___ SOURCE DATA ___

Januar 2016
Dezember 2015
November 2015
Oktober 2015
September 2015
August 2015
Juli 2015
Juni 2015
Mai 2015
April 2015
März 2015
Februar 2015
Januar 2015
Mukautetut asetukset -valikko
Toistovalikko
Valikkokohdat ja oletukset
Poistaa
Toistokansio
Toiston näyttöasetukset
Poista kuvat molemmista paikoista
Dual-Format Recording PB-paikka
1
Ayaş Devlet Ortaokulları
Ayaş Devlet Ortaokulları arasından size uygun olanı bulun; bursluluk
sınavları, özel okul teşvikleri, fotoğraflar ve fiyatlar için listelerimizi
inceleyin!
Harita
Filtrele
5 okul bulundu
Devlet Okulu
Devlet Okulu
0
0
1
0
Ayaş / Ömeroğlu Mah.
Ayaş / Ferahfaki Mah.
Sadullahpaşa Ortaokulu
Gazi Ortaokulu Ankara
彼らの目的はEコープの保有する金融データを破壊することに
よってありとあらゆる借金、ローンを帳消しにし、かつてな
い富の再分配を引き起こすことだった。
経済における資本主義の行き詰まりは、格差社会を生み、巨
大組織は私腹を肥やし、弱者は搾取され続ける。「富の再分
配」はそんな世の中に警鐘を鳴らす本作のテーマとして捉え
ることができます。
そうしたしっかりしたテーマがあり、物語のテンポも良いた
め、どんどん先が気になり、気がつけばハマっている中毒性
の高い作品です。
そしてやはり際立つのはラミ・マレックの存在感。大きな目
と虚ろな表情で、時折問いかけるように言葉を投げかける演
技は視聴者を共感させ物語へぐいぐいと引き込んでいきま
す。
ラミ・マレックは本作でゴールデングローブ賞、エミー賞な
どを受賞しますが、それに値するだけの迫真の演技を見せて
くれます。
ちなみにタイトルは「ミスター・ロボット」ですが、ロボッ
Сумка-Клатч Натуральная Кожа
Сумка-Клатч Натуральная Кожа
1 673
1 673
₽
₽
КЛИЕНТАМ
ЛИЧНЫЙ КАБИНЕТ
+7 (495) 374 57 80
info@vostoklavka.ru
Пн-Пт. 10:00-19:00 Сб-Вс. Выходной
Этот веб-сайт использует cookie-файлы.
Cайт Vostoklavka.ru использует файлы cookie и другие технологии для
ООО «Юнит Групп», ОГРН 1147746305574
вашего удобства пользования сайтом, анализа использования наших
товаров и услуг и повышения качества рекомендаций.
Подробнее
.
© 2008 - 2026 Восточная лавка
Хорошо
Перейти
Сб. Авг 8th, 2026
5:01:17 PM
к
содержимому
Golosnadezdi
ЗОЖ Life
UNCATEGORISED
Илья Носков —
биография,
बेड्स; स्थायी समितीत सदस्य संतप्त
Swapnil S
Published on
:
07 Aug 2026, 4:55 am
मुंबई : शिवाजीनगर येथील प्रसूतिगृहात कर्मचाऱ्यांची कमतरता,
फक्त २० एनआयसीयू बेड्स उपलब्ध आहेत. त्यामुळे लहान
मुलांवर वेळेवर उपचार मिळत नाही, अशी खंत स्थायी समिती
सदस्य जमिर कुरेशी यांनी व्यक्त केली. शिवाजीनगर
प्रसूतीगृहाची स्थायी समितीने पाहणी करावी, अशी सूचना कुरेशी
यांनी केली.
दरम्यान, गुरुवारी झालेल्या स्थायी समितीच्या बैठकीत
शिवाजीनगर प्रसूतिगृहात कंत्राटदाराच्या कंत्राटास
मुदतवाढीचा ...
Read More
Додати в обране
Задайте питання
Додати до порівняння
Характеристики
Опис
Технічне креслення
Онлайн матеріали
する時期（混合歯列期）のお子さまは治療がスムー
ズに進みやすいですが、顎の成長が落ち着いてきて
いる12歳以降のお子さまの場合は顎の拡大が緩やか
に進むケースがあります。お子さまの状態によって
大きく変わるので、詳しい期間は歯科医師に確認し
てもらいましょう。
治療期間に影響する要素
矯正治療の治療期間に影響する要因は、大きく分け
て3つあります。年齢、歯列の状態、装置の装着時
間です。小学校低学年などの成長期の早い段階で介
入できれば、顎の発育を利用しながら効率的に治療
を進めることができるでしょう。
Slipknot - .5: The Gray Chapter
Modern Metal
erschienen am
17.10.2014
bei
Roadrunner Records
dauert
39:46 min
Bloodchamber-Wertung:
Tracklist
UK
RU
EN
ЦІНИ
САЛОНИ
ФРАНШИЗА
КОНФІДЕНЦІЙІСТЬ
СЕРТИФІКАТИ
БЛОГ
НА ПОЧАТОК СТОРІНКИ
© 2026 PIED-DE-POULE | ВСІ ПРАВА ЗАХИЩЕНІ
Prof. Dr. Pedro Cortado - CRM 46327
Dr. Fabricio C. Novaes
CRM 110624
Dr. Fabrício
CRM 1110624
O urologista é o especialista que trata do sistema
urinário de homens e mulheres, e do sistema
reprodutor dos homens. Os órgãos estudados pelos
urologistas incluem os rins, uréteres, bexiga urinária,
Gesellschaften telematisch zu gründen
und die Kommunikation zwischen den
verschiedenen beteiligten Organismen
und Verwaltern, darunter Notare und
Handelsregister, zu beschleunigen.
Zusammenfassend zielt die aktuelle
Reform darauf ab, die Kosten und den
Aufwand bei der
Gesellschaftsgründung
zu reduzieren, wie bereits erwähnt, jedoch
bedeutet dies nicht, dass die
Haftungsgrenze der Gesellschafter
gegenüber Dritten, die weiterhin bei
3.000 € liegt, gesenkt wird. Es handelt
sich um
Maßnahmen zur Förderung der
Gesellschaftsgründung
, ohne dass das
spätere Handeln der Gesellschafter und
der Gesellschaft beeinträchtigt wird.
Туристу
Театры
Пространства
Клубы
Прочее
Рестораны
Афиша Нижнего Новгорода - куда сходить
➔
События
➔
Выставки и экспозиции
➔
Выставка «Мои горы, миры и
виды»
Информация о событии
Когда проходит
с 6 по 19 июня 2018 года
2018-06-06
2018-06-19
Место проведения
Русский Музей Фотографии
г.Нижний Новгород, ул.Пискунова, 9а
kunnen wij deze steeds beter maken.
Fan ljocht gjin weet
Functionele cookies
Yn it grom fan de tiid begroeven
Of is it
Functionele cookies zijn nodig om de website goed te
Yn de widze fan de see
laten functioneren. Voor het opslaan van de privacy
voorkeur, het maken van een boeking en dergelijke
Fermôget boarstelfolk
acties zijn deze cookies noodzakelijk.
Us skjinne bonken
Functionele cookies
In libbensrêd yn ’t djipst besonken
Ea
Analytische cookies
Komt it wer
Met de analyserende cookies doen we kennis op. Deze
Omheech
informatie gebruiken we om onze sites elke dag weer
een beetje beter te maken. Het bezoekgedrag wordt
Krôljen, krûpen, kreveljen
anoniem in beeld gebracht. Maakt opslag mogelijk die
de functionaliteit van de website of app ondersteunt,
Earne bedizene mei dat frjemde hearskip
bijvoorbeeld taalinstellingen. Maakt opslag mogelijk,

___

WHAT IS BEING ASKED: For this exercise, output exactly the lines above from the line with "Mukautetut asetukset -valikko" to the line with "मुंबई : शिवाजीनगर", counting both, and leave out the rest.

RESULT OF THE EXERCISE:
Mukautetut asetukset -valikko
Toistovalikko
Valikkokohdat ja oletukset
Poistaa
Toistokansio
Toiston näyttöasetukset
Poista kuvat molemmista paikoista
Dual-Format Recording PB-paikka
1
Ayaş Devlet Ortaokulları
Ayaş Devlet Ortaokulları arasından size uygun olanı bulun; bursluluk
sınavları, özel okul teşvikleri, fotoğraflar ve fiyatlar için listelerimizi
inceleyin!
Harita
Filtrele
5 okul bulundu
Devlet Okulu
Devlet Okulu
0
0
1
0
Ayaş / Ömeroğlu Mah.
Ayaş / Ferahfaki Mah.
Sadullahpaşa Ortaokulu
Gazi Ortaokulu Ankara
彼らの目的はEコープの保有する金融データを破壊することに
よってありとあらゆる借金、ローンを帳消しにし、かつてな
い富の再分配を引き起こすことだった。
経済における資本主義の行き詰まりは、格差社会を生み、巨
大組織は私腹を肥やし、弱者は搾取され続ける。「富の再分
配」はそんな世の中に警鐘を鳴らす本作のテーマとして捉え
ることができます。
そうしたしっかりしたテーマがあり、物語のテンポも良いた
め、どんどん先が気になり、気がつけばハマっている中毒性
の高い作品です。
そしてやはり際立つのはラミ・マレックの存在感。大きな目
と虚ろな表情で、時折問いかけるように言葉を投げかける演
技は視聴者を共感させ物語へぐいぐいと引き込んでいきま
す。
ラミ・マレックは本作でゴールデングローブ賞、エミー賞な
どを受賞しますが、それに値するだけの迫真の演技を見せて
くれます。
ちなみにタイトルは「ミスター・ロボット」ですが、ロボッ
Сумка-Клатч Натуральная Кожа
Сумка-Клатч Натуральная Кожа
1 673
1 673
₽
₽
КЛИЕНТАМ
ЛИЧНЫЙ КАБИНЕТ
+7 (495) 374 57 80
info@vostoklavka.ru
Пн-Пт. 10:00-19:00 Сб-Вс. Выходной
Этот веб-сайт использует cookie-файлы.
Cайт Vostoklavka.ru использует файлы cookie и другие технологии для
ООО «Юнит Групп», ОГРН 1147746305574
вашего удобства пользования сайтом, анализа использования наших
товаров и услуг и повышения качества рекомендаций.
Подробнее
.
© 2008 - 2026 Восточная лавка
Хорошо
Перейти
Сб. Авг 8th, 2026
5:01:17 PM
к
содержимому
Golosnadezdi
ЗОЖ Life
UNCATEGORISED
Илья Носков —
биография,
बेड्स; स्थायी समितीत सदस्य संतप्त
Swapnil S
Published on
:
07 Aug 2026, 4:55 am
मुंबई : शिवाजीनगर येथील प्रसूतिगृहात कर्मचाऱ्यांची कमतरता,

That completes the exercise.